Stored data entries
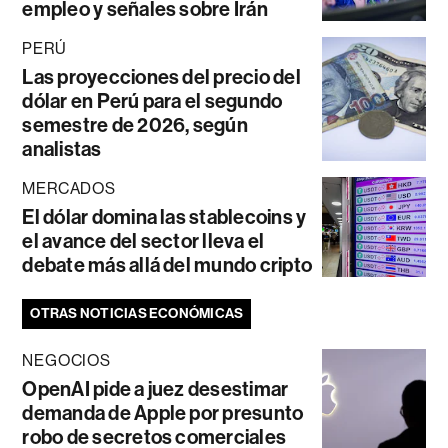
empleo y señales sobre Irán
PERÚ
Las proyecciones del precio del
dólar en Perú para el segundo
semestre de 2026, según
analistas
MERCADOS
El dólar domina las stablecoins y
el avance del sector lleva el
debate más allá del mundo cripto
OTRAS NOTICIAS ECONÓMICAS
NEGOCIOS
OpenAI pide a juez desestimar
demanda de Apple por presunto
robo de secretos comerciales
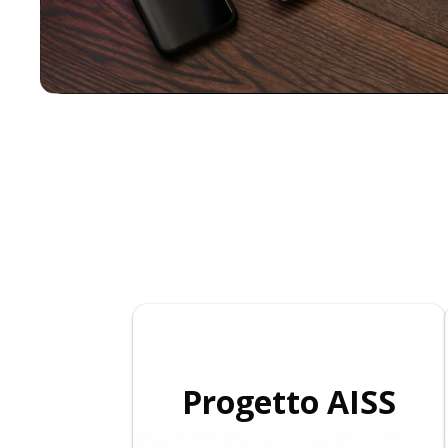
Progetto AISS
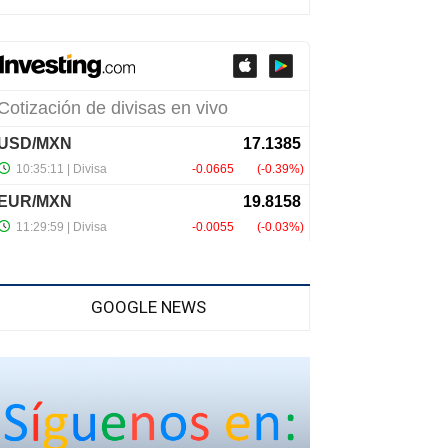
GOOGLE NEWS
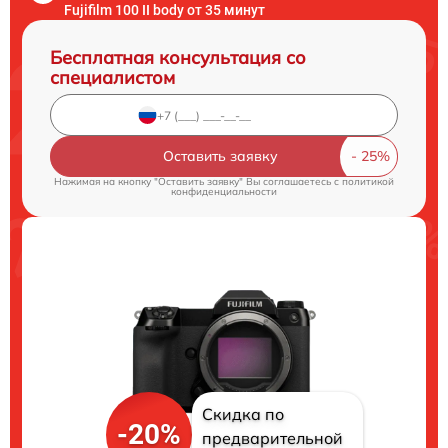
Fujifilm 100 II body от 35 минут
Бесплатная консультация со
специалистом
Оставить заявку
Нажимая на кнопку "Оставить заявку" Вы соглашаетесь c
политикой
конфиденциальности
Скидка по
-20%
предварительной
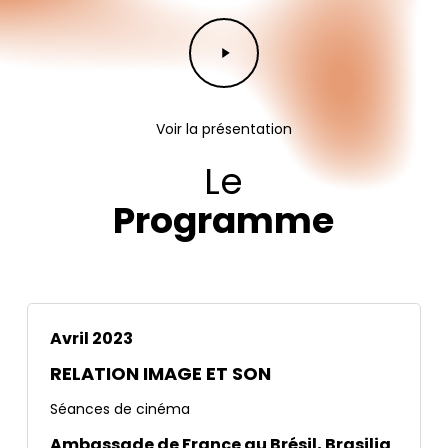
Play
Video
Voir la présentation
Le
Programme
Avril 2023
RELATION IMAGE ET SON
Séances de cinéma
Ambassade de France au Brésil, Brasilia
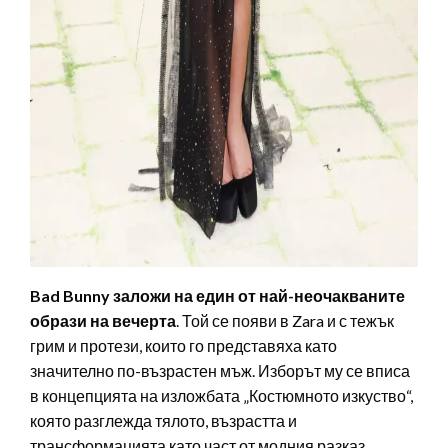
Bad Bunny заложи на един от най-неочакваните
образи на вечерта
. Той се появи в Zara и с тежък
грим и протези, които го представяха като
значително по-възрастен мъж. Изборът му се вписа
в концепцията на изложбата „Костюмното изкуство“,
която разглежда тялото, възрастта и
трансформацията като част от модния разказ.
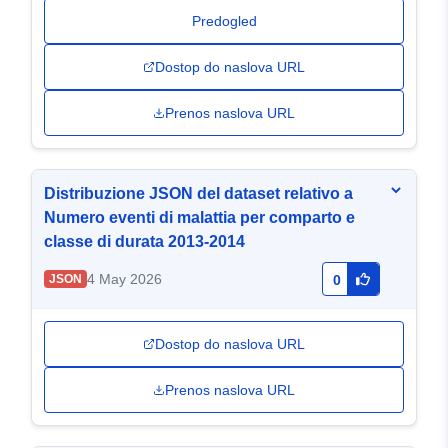
Predogled
Dostop do naslova URL
Prenos naslova URL
Distribuzione JSON del dataset relativo a
Numero eventi di malattia per comparto e
classe di durata 2013-2014
4 May 2026
JSON
0
Dostop do naslova URL
Prenos naslova URL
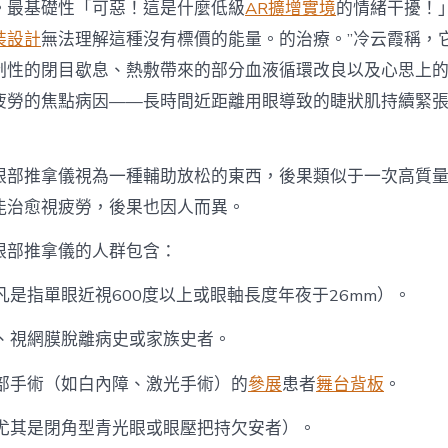
。最基礎性「可惡！這是什麼低級
AR擴增實境
的情緒干擾！
裝設計
無法理解這種沒有標價的能量。的治療。”冷云霞稱，
制性的閉目歇息、熱敷帶來的部分血液循環改良以及心思上
疲勞的焦點病因——長時間近距離用眼導致的睫狀肌持續緊
眼部推拿儀視為一種輔助放松的東西，後果類似于一次高質
能治愈視疲勞，後果也因人而異。
眼部推拿儀的人群包含：
凡是指單眼近視600度以上或眼軸長度年夜于26mm）。
孔、視網膜脫離病史或家族史者。
眼部手術（如白內障、激光手術）的
參展
患者
舞台背板
。
（尤其是閉角型青光眼或眼壓把持欠安者）。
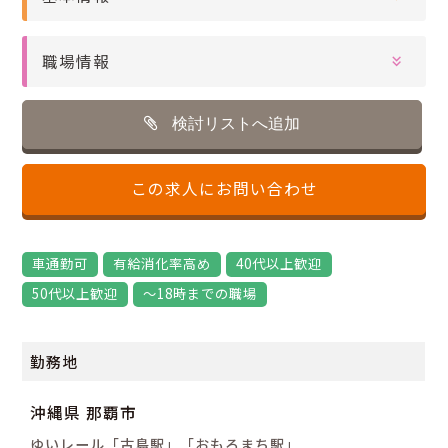
職場情報
検討リストへ追加
この求人にお問い合わせ
車通勤可
有給消化率高め
40代以上歓迎
50代以上歓迎
～18時までの職場
勤務地
沖縄県 那覇市
ゆいレール「古島駅」「おもろまち駅」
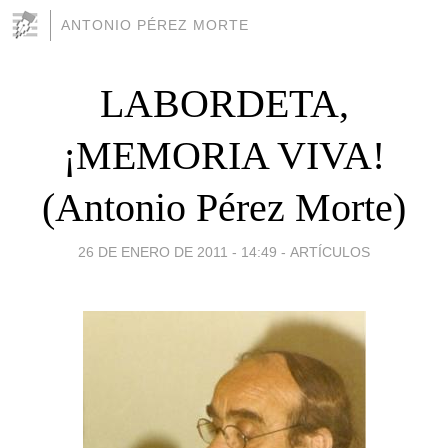
ANTONIO PÉREZ MORTE
LABORDETA,
¡MEMORIA VIVA!
(Antonio Pérez Morte)
26 DE ENERO DE 2011 - 14:49
-
ARTÍCULOS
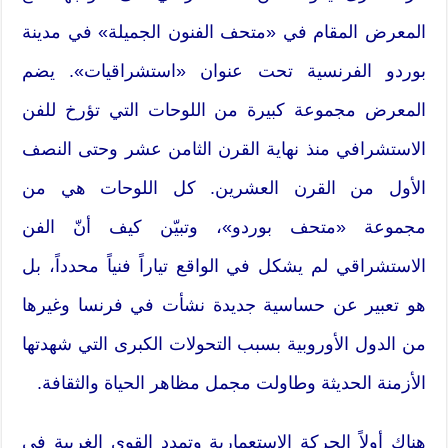
المعرض المقام في «متحف الفنون الجميلة» في مدينة
بوردو الفرنسية تحت عنوان «استشراقيات». يضم
المعرض مجموعة كبيرة من اللوحات التي تؤرخ للفن
الاستشرافي منذ نهاية القرن الثامن عشر وحتى النصف
الأول من القرن العشرين. كل اللوحات هي من
مجموعة «متحف بوردو»، وتبيّن كيف أنّ الفن
الاستشراقي لم يشكل في الواقع تياراً فنياً محدداً، بل
هو تعبير عن حساسية جديدة نشأت في فرنسا وغيرها
من الدول الأوروبية بسبب التحولات الكبرى التي شهدتها
الأزمنة الحديثة وطاولت مجمل مظاهر الحياة والثقافة.
هناك أولاً الحركة الاستعمارية وتمدد القوى الغربية في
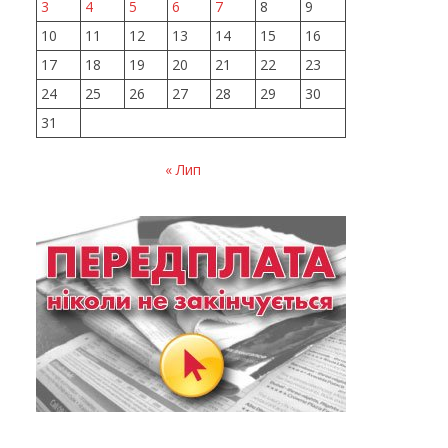
3
4
5
6
7
8
9
10
11
12
13
14
15
16
17
18
19
20
21
22
23
24
25
26
27
28
29
30
31
« Лип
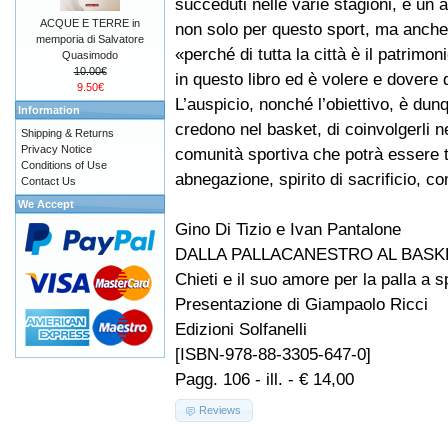
succeduti nelle varie stagioni, è un 
ACQUE E TERRE in
non solo per questo sport, ma anche 
memporia di Salvatore
«perché di tutta la città è il patrimo
Quasimodo
10.00€
in questo libro ed è volere e dovere d
9.50€
L’auspicio, nonché l’obiettivo, è dun
Information
credono nel basket, di coinvolgerli n
Shipping & Returns
Privacy Notice
comunità sportiva che potrà essere t
Conditions of Use
abnegazione, spirito di sacrificio, c
Contact Us
We Accept
Gino Di Tizio e Ivan Pantalone
DALLA PALLACANESTRO AL BASK
Chieti e il suo amore per la palla a s
Presentazione di Giampaolo Ricci
Edizioni Solfanelli
[ISBN-978-88-3305-647-0]
Pagg. 106 - ill. - € 14,00
Reviews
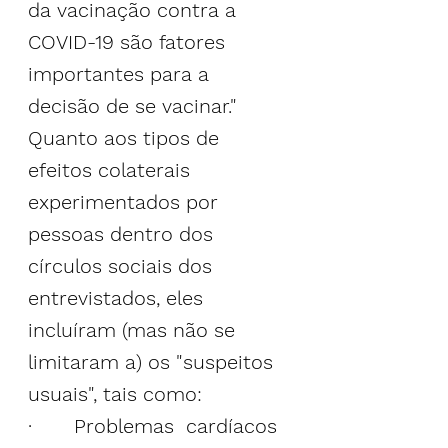
da vacinação contra a 
COVID-19 são fatores 
importantes para a 
decisão de se vacinar."
Quanto aos tipos de 
efeitos colaterais 
experimentados por 
pessoas dentro dos 
círculos sociais dos 
entrevistados, eles 
incluíram (mas não se 
limitaram a) os "suspeitos 
usuais", tais como:
·       Problemas  cardíacos 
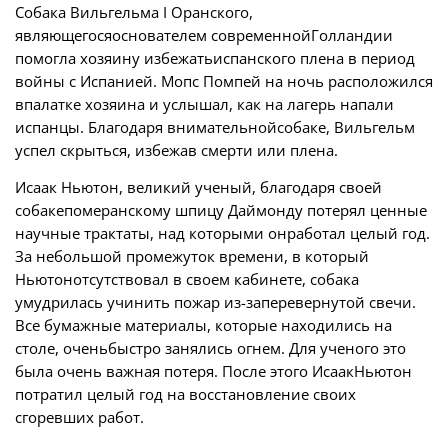
Собака
Вильгельма I Оранского
,
являющегося
основател
ем
современнойГолландии
помогла хозяину избежатьиспанского плена в период
войны с Испанией. Мопс Помпей на ночь расположился
впалатке хозяина и услышал, как на лагерь напали
испанцы. Благодаря внимательнойсобаке, Вильгельм
успел скрыться, избежав смерти или плена.
Исаак Ньютон, великий ученый, благодаря своей
собакепомеранскому шпицу Даймонду потерял ценные
научные трактаты, над которыми онработал целый год.
За небольшой промежуток времени, в который
Ньютонотсутствовал в своем кабинете, собака
умудрилась учинить пожар из-заперевернутой свечи.
Все бумажные материалы, которые находились на
столе, оченьбыстро занялись огнем. Для ученого это
была очень важная потеря. После этого ИсаакНьютон
потратил целый год на восстановление своих
сгоревших работ.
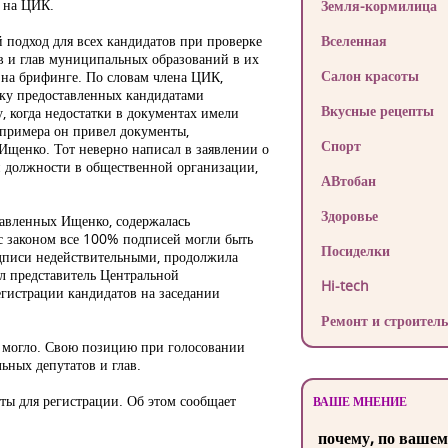
 на ЦИК.
Земля-кормилица
подход для всех кандидатов при проверке
Вселенная
в и глав муниципальных образований в их
Салон красоты
на брифинге. По словам члена ЦИК,
нку предоставленных кандидатами
Вкусные рецепты
, когда недостатки в документах имели
 примера он привел документы,
Спорт
щенко. Тот неверно написал в заявлении о
й должности в общественной организации,
АВтобан
Здоровье
тавленных Ищенко, содержалась
 с законом все 100% подписей могли быть
Посиделки
подписи недействительными, продолжила
л представитель Центральной
Hi-tech
егистрации кандидатов на заседании
Ремонт и строитель
е могло. Свою позицию при голосовании
ьных депутатов и глав.
ты для регистрации. Об этом сообщает
ВАШЕ МНЕНИЕ
почему, по вашем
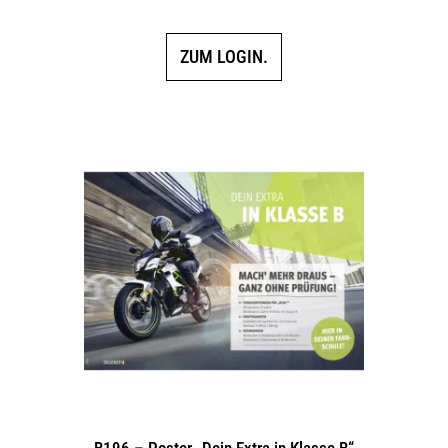
ZUM LOGIN.
B196 – Poster „Dein Extra in Klasse B“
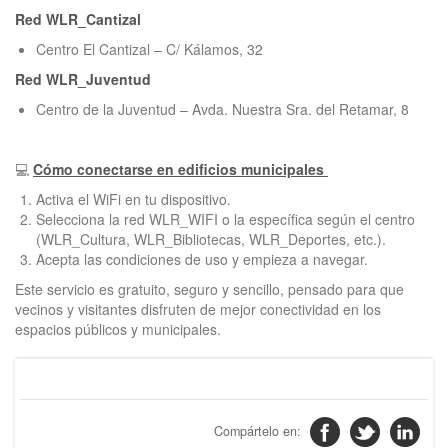
Red WLR_Cantizal
Centro El Cantizal – C/ Kálamos, 32
Red WLR_Juventud
Centro de la Juventud – Avda. Nuestra Sra. del Retamar, 8
💻
Cómo conectarse en edificios municipales
Activa el WiFi en tu dispositivo.
Selecciona la red WLR_WIFI o la específica según el centro
(WLR_Cultura, WLR_Bibliotecas, WLR_Deportes, etc.).
Acepta las condiciones de uso y empieza a navegar.
Este servicio es gratuito, seguro y sencillo, pensado para que
vecinos y visitantes disfruten de mejor conectividad en los
espacios públicos y municipales.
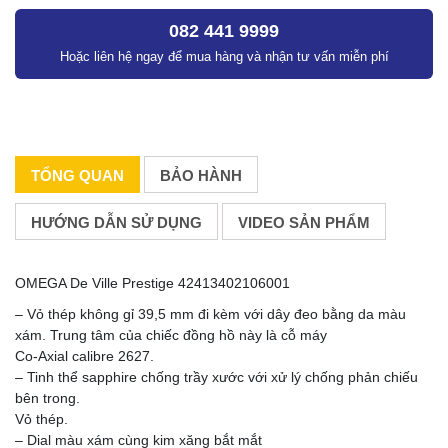
082 441 9999
Hoặc liên hệ ngay để mua hàng và nhận tư vấn miễn phí
TỔNG QUAN
BẢO HÀNH
HƯỚNG DẪN SỬ DỤNG
VIDEO SẢN PHẨM
OMEGA De Ville Prestige 42413402106001
– Vỏ thép không gỉ 39,5 mm đi kèm với dây đeo bằng da màu
xám. Trung tâm của chiếc đồng hồ này là cỗ máy
Co-Axial calibre 2627.
– Tinh thể sapphire chống trầy xước với xử lý chống phản chiếu
bên trong.
Vỏ thép.
– Dial màu xám cùng kim xăng bắt mắt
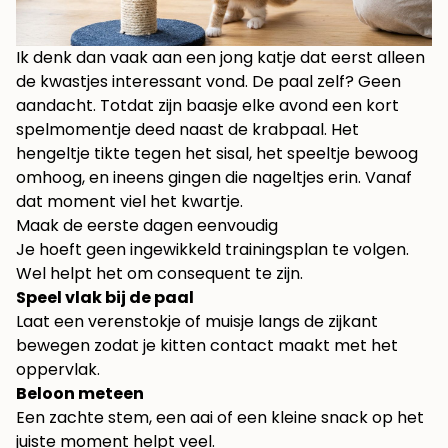
Ik denk dan vaak aan een jong katje dat eerst alleen
de kwastjes interessant vond. De paal zelf? Geen
aandacht. Totdat zijn baasje elke avond een kort
spelmomentje deed naast de krabpaal. Het
hengeltje tikte tegen het sisal, het speeltje bewoog
omhoog, en ineens gingen die nageltjes erin. Vanaf
dat moment viel het kwartje.
Maak de eerste dagen eenvoudig
Je hoeft geen ingewikkeld trainingsplan te volgen.
Wel helpt het om consequent te zijn.
Speel vlak bij de paal
Laat een verenstokje of muisje langs de zijkant
bewegen zodat je kitten contact maakt met het
oppervlak.
Beloon meteen
Een zachte stem, een aai of een kleine snack op het
juiste moment helpt veel.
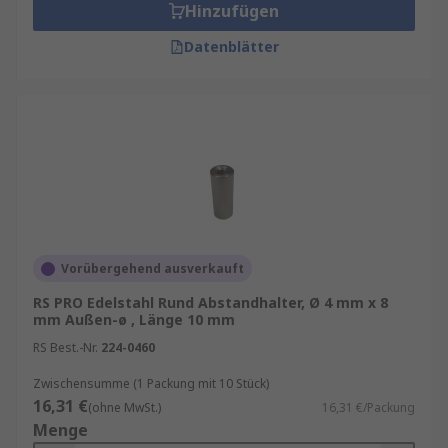
Hinzufügen
Datenblätter
Vorübergehend ausverkauft
RS PRO Edelstahl Rund Abstandhalter, Ø 4 mm x 8
mm Außen-ø , Länge 10 mm
RS Best.-Nr.
224-0460
Zwischensumme (1 Packung mit 10 Stück)
16,31 €
(ohne MwSt.)
16,31 €/Packung
Menge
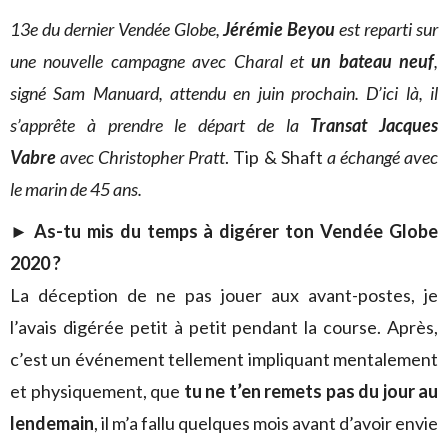
13e du dernier Vendée Globe,
Jérémie Beyou
est reparti sur
une nouvelle campagne avec Charal et
un bateau neuf
,
signé Sam Manuard, attendu en juin prochain. D’ici là, il
s’apprête à prendre le départ de la
Transat Jacques
Vabre
avec Christopher Pratt
. Tip & Shaft
a échangé avec
le marin de 45 ans.
► As-tu mis du temps à digérer ton Vendée Globe
2020 ?
La déception de ne pas jouer aux avant-postes, je
l’avais digérée petit à petit pendant la course. Après,
c’est un événement tellement impliquant mentalement
et physiquement, que
tu ne t’en remets pas du jour au
lendemain
, il m’a fallu quelques mois avant d’avoir envie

▸ YOUR TASK
From the line with "signé Sam Manuard, attendu" through the last line of the records, set down every line exactly as written and leave out all others.

▸ TASK RESPONSE
signé Sam Manuard, attendu en juin prochain. D’ici là, il
s’apprête à prendre le départ de la
Transat Jacques
Vabre
avec Christopher Pratt
. Tip & Shaft
a échangé avec
le marin de 45 ans.
► As-tu mis du temps à digérer ton Vendée Globe
2020 ?
La déception de ne pas jouer aux avant-postes, je
l’avais digérée petit à petit pendant la course. Après,
c’est un événement tellement impliquant mentalement
et physiquement, que
tu ne t’en remets pas du jour au
lendemain
, il m’a fallu quelques mois avant d’avoir envie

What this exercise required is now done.